4. A (1,1,1-trichloro-2) amino methyl ester derivative is characterized by the following structural formula:

5. a process for the preparation of the (1,1,1-trichloro-2) carbamate derivative according to any one of claims 1 to 4, comprising the steps of:

s1, reacting a hydroxyl substituted compound with chloroformic acid p-nitrophenyl ester in anhydrous dichloromethane to obtain an intermediate;

s2, reacting the intermediate with ammonia water in a mixed solvent of halogenated alkane and methanol to obtain a carbamate product;

s3, refluxing the carbamate product and chloral hydrate at 80-100 ℃ to obtain a (1,1,1-trichloro-2) carbamate part;

s4, (1,1,1-trichloro-2) carbamate part is firstly chlorinated with thionyl chloride, and then reacts with amine to obtain a target compound.
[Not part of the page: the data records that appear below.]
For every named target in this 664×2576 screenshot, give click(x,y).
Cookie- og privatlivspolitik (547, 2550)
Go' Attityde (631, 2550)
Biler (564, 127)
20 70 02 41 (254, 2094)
6. The preparation method according to claim 5, wherein the step S1 reaction is catalyzed by a weak base to accelerate the reaction process, and the weak base is any one of triethylamine, diisopropyldiethylamine or a combination thereof.

7. The method according to claim 5, wherein the step S2 is carried out by mixing halogenated alkane with methanol in a solvent mixture of halogenated alkane: the mass of the methanol is 1:1-5:1.

8. The use of the (1,1,1-trichloro-2) carbamate derivative of any one of claims 1 to 4 in the preparation of a medicament for the treatment of lung adenocarcinoma a549, hepatocellular carcinoma HepG2, and ovarian cancer Caov-3.